Sports biographies—detailing the sweat, grit, and sacrifice many athletes endure in order to succeed—are a perennial favorite at publishing houses, and religion publishers are no exception. New titles show how physical challenges, including debilitating afflictions, can test a person’s faith and ultimately strengthen one’s spirituality.

Catch a Star

Tamika Catchings

Revell, Mar.

In this story of success despite the odds, Catchings, a three-time Olympic gold medalist and nine-time WNBA all-star discusses her hearing loss, separation from family, overwhelming expectations, and the frustration that followed a serious injury. The basketball star also outlines the ways her faith influenced her career, and vice versa. “In basketball, for me, it was a leap of faith.... It’s challenging,” she writes. “But a leap of faith is when we jump and God says, ‘I’ve got you.’ ”

Dream Again

Isaiah Austin, with Matt Litton

S&S/Howard, Mar.

“God gave me a dream of walking across the stage on draft night, and that meant it would come true,” writes Austin, who’d long hoped to play in the NBA. However, after making a name for himself on Baylor University’s NCAA Division 1 basketball team, and five days before the NBA draft, Austin was diagnosed with a rare genetic disorder that prevented him from ever playing basketball again.
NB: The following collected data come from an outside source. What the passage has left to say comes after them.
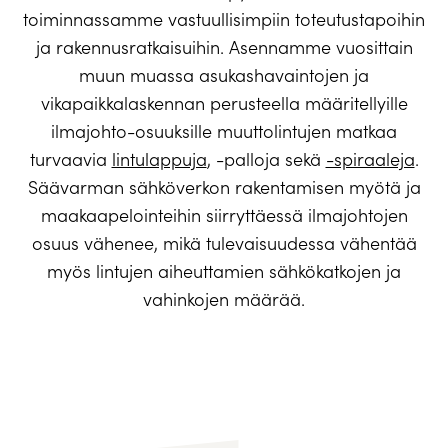
toiminnassamme vastuullisimpiin toteutustapoihin
ja rakennusratkaisuihin. Asennamme vuosittain
muun muassa asukashavaintojen ja
vikapaikkalaskennan perusteella määritellyille
ilmajohto-osuuksille muuttolintujen matkaa
turvaavia
lintulappuja
, -palloja sekä
-spiraaleja
.
Säävarman sähköverkon rakentamisen myötä ja
maakaapelointeihin siirryttäessä ilmajohtojen
osuus vähenee, mikä tulevaisuudessa vähentää
myös lintujen aiheuttamien sähkökatkojen ja
vahinkojen määrää.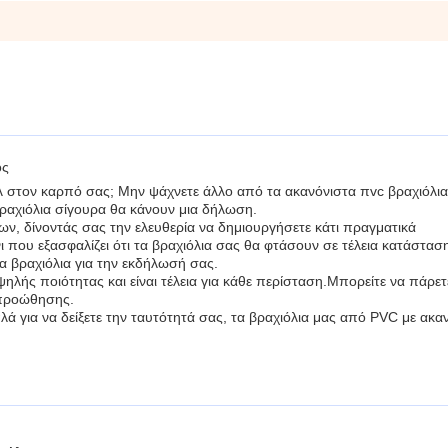
ος
λ στον καρπό σας; Μην ψάχνετε άλλο από τα ακανόνιστα πvc βραχιόλι
ραχιόλια σίγουρα θα κάνουν μια δήλωση.
ίων, δίνοντάς σας την ελευθερία να δημιουργήσετε κάτι πραγματικά
ι που εξασφαλίζει ότι τα βραχιόλια σας θα φτάσουν σε τέλεια κατάσταση
α βραχιόλια για την εκδήλωσή σας.
ψηλής ποιότητας και είναι τέλεια για κάθε περίσταση.Μπορείτε να πάρετ
ς προώθησης.
απλά για να δείξετε την ταυτότητά σας, τα βραχιόλια μας από PVC με ακα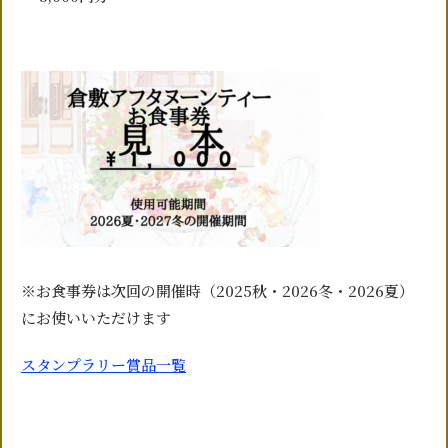
※お食事券は次回の開催時（2025秋・2026冬・2026夏）
にお使いいただけます
スタンプラリー賞品一覧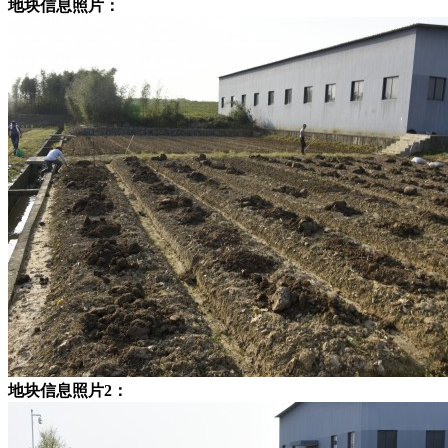
地块信息照片：
地块信息照片2：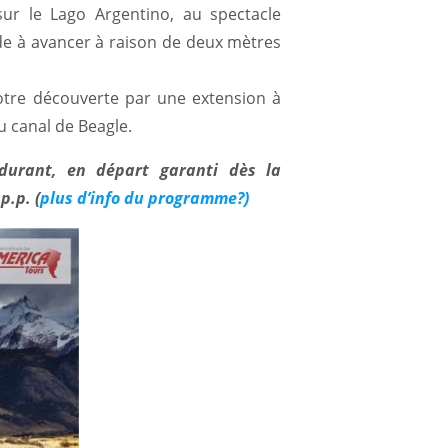
sur le Lago Argentino, au spectacle
de à avancer à raison de deux mètres
otre découverte par une extension à
u canal de Beagle.
 durant, en départ garanti dès la
p.p. (
plus d’info du programme?)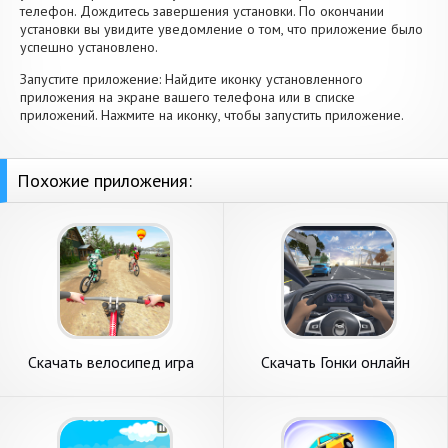
телефон. Дождитесь завершения установки. По окончании
установки вы увидите уведомление о том, что приложение было
успешно установлено.
Запустите приложение: Найдите иконку установленного
приложения на экране вашего телефона или в списке
приложений. Нажмите на иконку, чтобы запустить приложение.
Похожие приложения:
Скачать велосипед игра
Скачать Гонки онлайн
гонки велогонка [Взлом
[Взлом Много денег] APK на
Много монет] APK на
Андроид
Андроид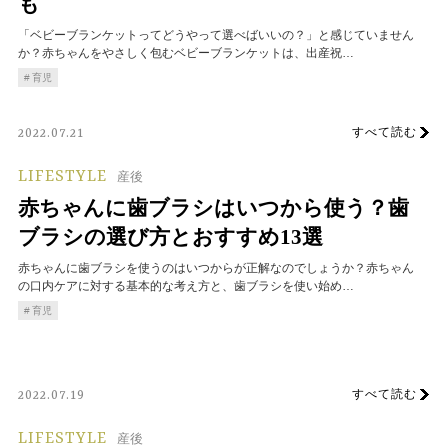
も
「ベビーブランケットってどうやって選べばいいの？」と感じていません
か？赤ちゃんをやさしく包むベビーブランケットは、出産祝…
育児
すべて読む
2022.07.21
LIFESTYLE
産後
赤ちゃんに歯ブラシはいつから使う？歯
ブラシの選び方とおすすめ13選
赤ちゃんに歯ブラシを使うのはいつからが正解なのでしょうか？赤ちゃん
の口内ケアに対する基本的な考え方と、歯ブラシを使い始め…
育児
すべて読む
2022.07.19
LIFESTYLE
産後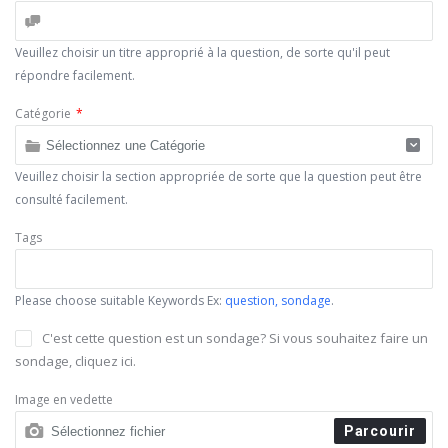
Veuillez choisir un titre approprié à la question, de sorte qu'il peut
répondre facilement.
Catégorie
*
Veuillez choisir la section appropriée de sorte que la question peut être
consulté facilement.
Tags
Please choose suitable Keywords Ex:
question, sondage
.
C'est cette question est un sondage? Si vous souhaitez faire un
sondage, cliquez ici.
Image en vedette
Parcourir
Sélectionnez fichier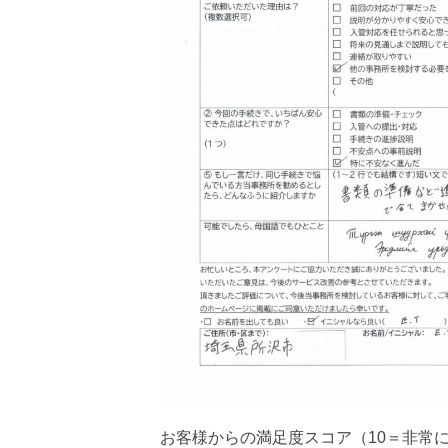
お客様からの満足度スコア（10＝非常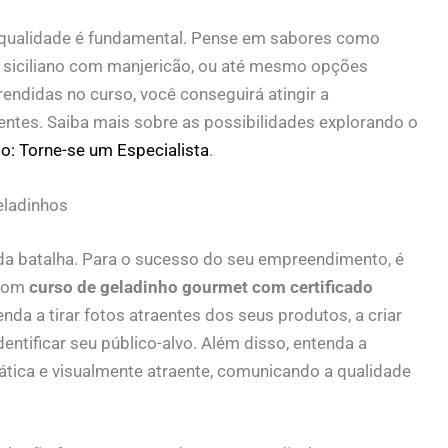
 qualidade é fundamental. Pense em sabores como
o siciliano com manjericão, ou até mesmo opções
endidas no curso, você conseguirá atingir a
ntes. Saiba mais sobre as possibilidades explorando o
o: Torne-se um Especialista
.
eladinhos
da batalha. Para o sucesso do seu empreendimento, é
 bom
curso de geladinho gourmet com certificado
da a tirar fotos atraentes dos seus produtos, a criar
dentificar seu público-alvo. Além disso, entenda a
tica e visualmente atraente, comunicando a qualidade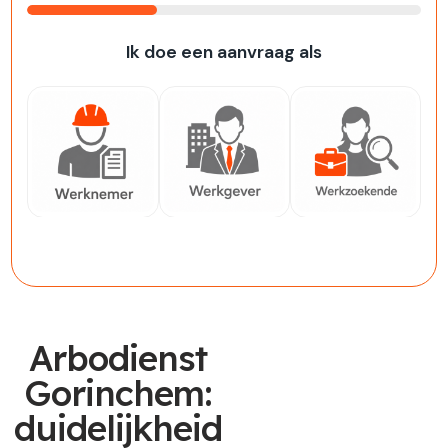
33%
Ik doe een aanvraag als
Werknemer
Werkgever
Werkzoekende
Arbodienst
Gorinchem:
duidelijkheid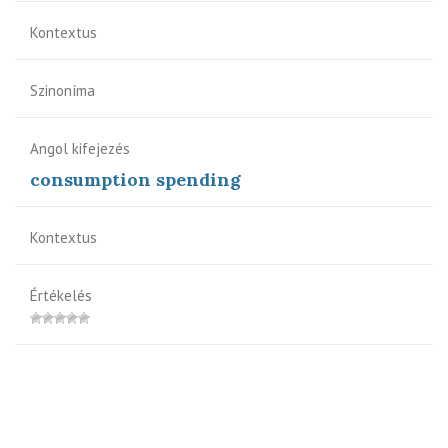
Kontextus
Szinoníma
Angol kifejezés
consumption spending
Kontextus
Értékelés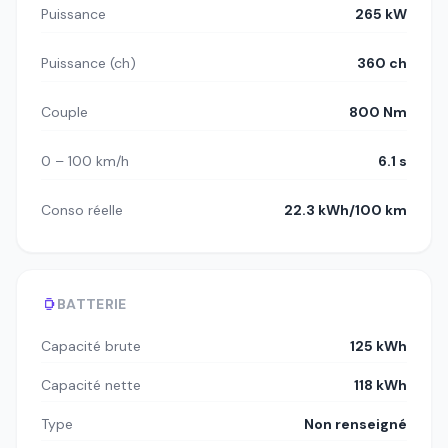
Puissance
265 kW
Puissance (ch)
360 ch
Couple
800 Nm
0 – 100 km/h
6.1 s
Conso réelle
22.3 kWh/100 km
BATTERIE
Capacité brute
125 kWh
Capacité nette
118 kWh
Type
Non renseigné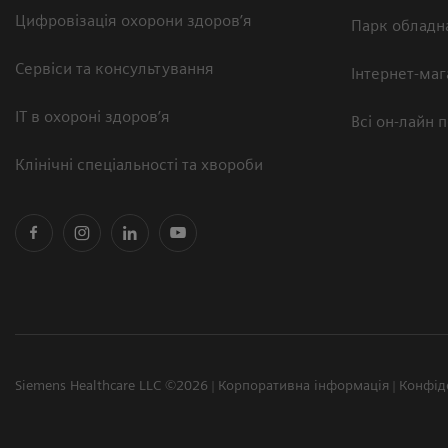
Цифровізація охорони здоров’я
Парк обладн
Сервіси та консультування
Інтернет-маг
ІТ в охороні здоров’я
Всі он-лайн 
Клінічні спеціальності та хвороби
Siemens Healthcare LLC ©2026
Корпоративна інформація
Конфід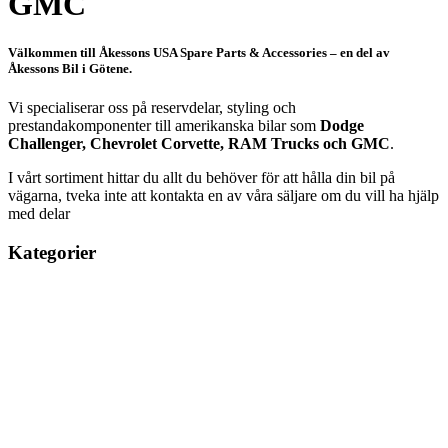
GMC
Välkommen till Åkessons USA Spare Parts & Accessories – en del av
Åkessons Bil i Götene.
Vi specialiserar oss på reservdelar, styling och
prestandakomponenter till amerikanska bilar som
Dodge
Challenger, Chevrolet Corvette, RAM Trucks och GMC
.
I vårt sortiment hittar du allt du behöver för att hålla din bil på
vägarna, tveka inte att kontakta en av våra säljare om du vill ha hjälp
med delar
Kategorier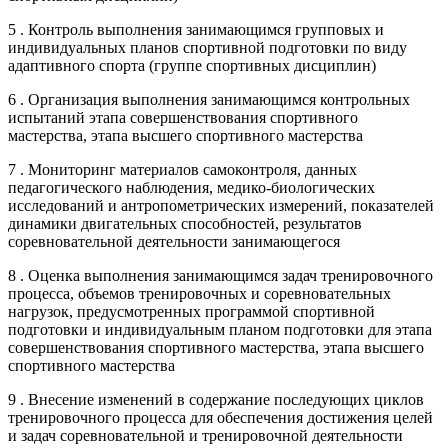
5 . Контроль выполнения занимающимся групповых и
индивидуальных планов спортивной подготовки по виду
адаптивного спорта (группе спортивных дисциплин)
6 . Организация выполнения занимающимся контрольных
испытаний этапа совершенствования спортивного
мастерства, этапа высшего спортивного мастерства
7 . Мониторинг материалов самоконтроля, данных
педагогического наблюдения, медико-биологических
исследований и антропометрических измерений, показателей
динамики двигательных способностей, результатов
соревновательной деятельности занимающегося
8 . Оценка выполнения занимающимся задач тренировочного
процесса, объемов тренировочных и соревновательных
нагрузок, предусмотренных программой спортивной
подготовки и индивидуальным планом подготовки для этапа
совершенствования спортивного мастерства, этапа высшего
спортивного мастерства
9 . Внесение изменений в содержание последующих циклов
тренировочного процесса для обеспечения достижения целей
и задач соревновательной и тренировочной деятельности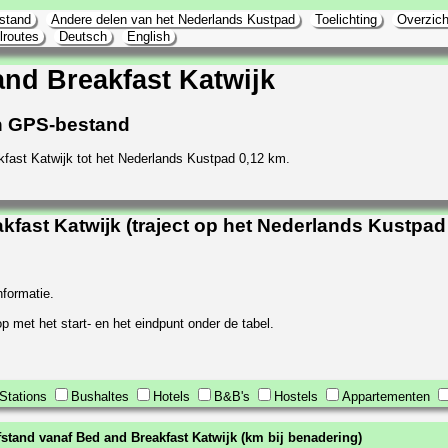
stand
Andere delen van het Nederlands Kustpad
Toelichting
Overzich
lroutes
Deutsch
English
nd Breakfast Katwijk
 en GPS-bestand
fast Katwijk tot het Nederlands Kustpad 0,12 km.
fast Katwijk (traject op het Nederlands Kustpa
nformatie.
p met het start- en het eindpunt onder de tabel.
Stations
Bushaltes
Hotels
B&B's
Hostels
Appartementen
fstand vanaf Bed and Breakfast Katwijk (km bij benadering)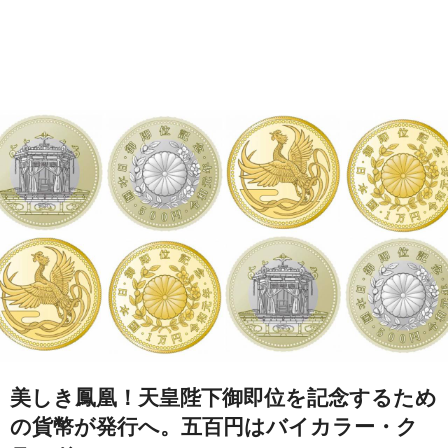
美しき鳳凰！天皇陛下御即位を記念するため
の貨幣が発行へ。五百円はバイカラー・ク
He details his struggle, disappointment, and what he calls the miracle of becoming an honorary NBA draft pick.

Just Three Words

Karen Newman

Beaufort, Mar.

Not many people would call cancer a “gift of love,” but that’s how Newman describes her experience with the disease. The world-class triathlete was suffering from anorexia and bulimia, and on the brink of suicide, when she was diagnosed with advanced breast cancer in 2008. Her memoir details the consequences of eating disorders and chemotherapy on her body. Now fully recovered and competing once more, she writes, “Often the greatest trials in our lives are in fact our greatest opportunities to grow and be transformed. And as you stand victorious, may you find your God-given gifts, your purpose here on earth, and share love and your experience with the world.”

Greater than Gold

David Boudia, with Tim Ellsworth

Nelson Books, Aug.

Olympic diver Boudia uses the words failure and heartache to describe his first Olympics in Beijing, when he failed to win a single medal. In London four years later, however, the athlete had transformed his single-minded focus on glory for himself to a quest for God, and he won a gold and a bronze medal. “The ultimate satisfaction and joy in life is much greater than gold,” he writes. “It’s found in those treasures in Christ that last forever.”

Touchdown Tony

Tony Nathan

S&S/Howard, Aug.

Tony Nathan went from being the only African-American football player on his high school team in 1970s Birmingham, Ala., to being a running back for the Miami Dolphins, and later a coach for the Dolphins as well as the Tampa Bay Buccaneers. His story, which inspired the 2015 film Woodlawn, features a strong faith in God that guided him to choose kindness over hatred while growing up in one of the most racially divided cities in the U.S. “I wanted to demonstrate a better way, and I hoped I showed them regardless of skin color, we could get along,” he writes. “I didn’t look at myself as a freedom fighter or civil rights movement leader. I was an athlete whom God had blessed with natural abilities.”